The DCC turned out to resemble condensin, a highly conserved protein complex that is integral to many aspects of chromosome organization and segregation during meiosis and mitosis. In fact, the DCC shares 4 of its 10 subunits with condensin complexes involved in mitosis and meiosis (Chuang et al. 1994; Lieb et al. 1998; Mets and Meyer 2009), while other DCC subunits do double-duty with complexes involved in histone methylation (Pferdehirt et al. 2011; Brejc et al. 2017). To achieve mass repression of the entire X, the worm seems to have co-opted the machinery used for multiple aspects of large-scale chromosome management.
Recently, a collaboration with Job Dekker (the recipient of GSA’s 2018 Novitski Prize) revealed a key aspect of the mechanism by which the DCC represses transcription: chromosome-wide remodeling. Dosage compensated X chromosomes have a highly organized structure including self-interacting domains that resemble the recently discovered mammalian toplogically associating domains (Crane et al. 2015). This marked the first discovery of a specific machinery and DNA target sequences regulating formation of toplogically associating domain structures, opening up the burgeoning field of higher-order chromosome structure for new mechanistic insights.
Meyer’s colleagues are not surprised by her scientific success. Cynthia Kenyon, now a vice president at Calico Labs, was a postdoctoral researcher in the Brenner laboratory with Meyer and says Meyer’s approach to science is reflected in all aspects of her life: “She does everything to perfection, actually. Her work is beautiful, as is the way she presents her work, her house, her furniture, cooking, garden, everything,” says Kenyon.
Meyer herself cites laboratory members and collaborators as being critical to her success. Over her career, she has mentored more than 70 graduate students, postdoctoral researchers, and PhD research specialists. The first student to graduate with a PhD from Meyer’s laboratory was Anne Villeneuve, now a professor at Stanford University. Says Villeneuve, “She has been a friend and a mentor to me all along.

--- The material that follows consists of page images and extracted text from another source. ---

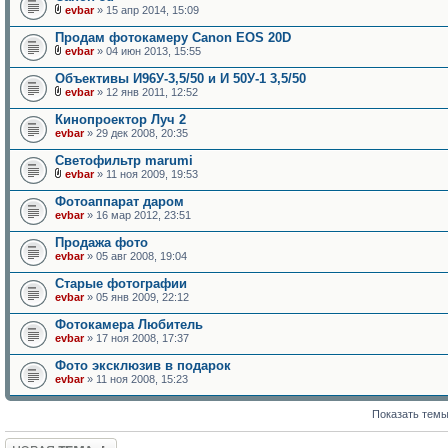
evbar
» 15 апр 2014, 15:09
Продам фотокамеру Canon EOS 20D
evbar
» 04 июн 2013, 15:55
Объективы И96У-3,5/50 и И 50У-1 3,5/50
evbar
» 12 янв 2011, 12:52
Кинопроектор Луч 2
evbar
» 29 дек 2008, 20:35
Светофильтр marumi
evbar
» 11 ноя 2009, 19:53
Фотоаппарат даром
evbar
» 16 мар 2012, 23:51
Продажа фото
evbar
» 05 авг 2008, 19:04
Старые фотографии
evbar
» 05 янв 2009, 22:12
Фотокамера Любитель
evbar
» 17 ноя 2008, 17:37
Фото эксклюзив в подарок
evbar
» 11 ноя 2008, 15:23
Показать темы
Новая тема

She’s somebody who was always encouraging to me and somebody I could call as a sounding board if I’m trying to figure out how to navigate something.”
Reflecting on her own navigation of science, Meyer says, “It hasn’t been linear, but the questions we address have become more and more tractable as we develop more powerful tools and discover more answers. We continue to let the genes and molecules lead us into new and deeper mechanistic and evolutionary directions.”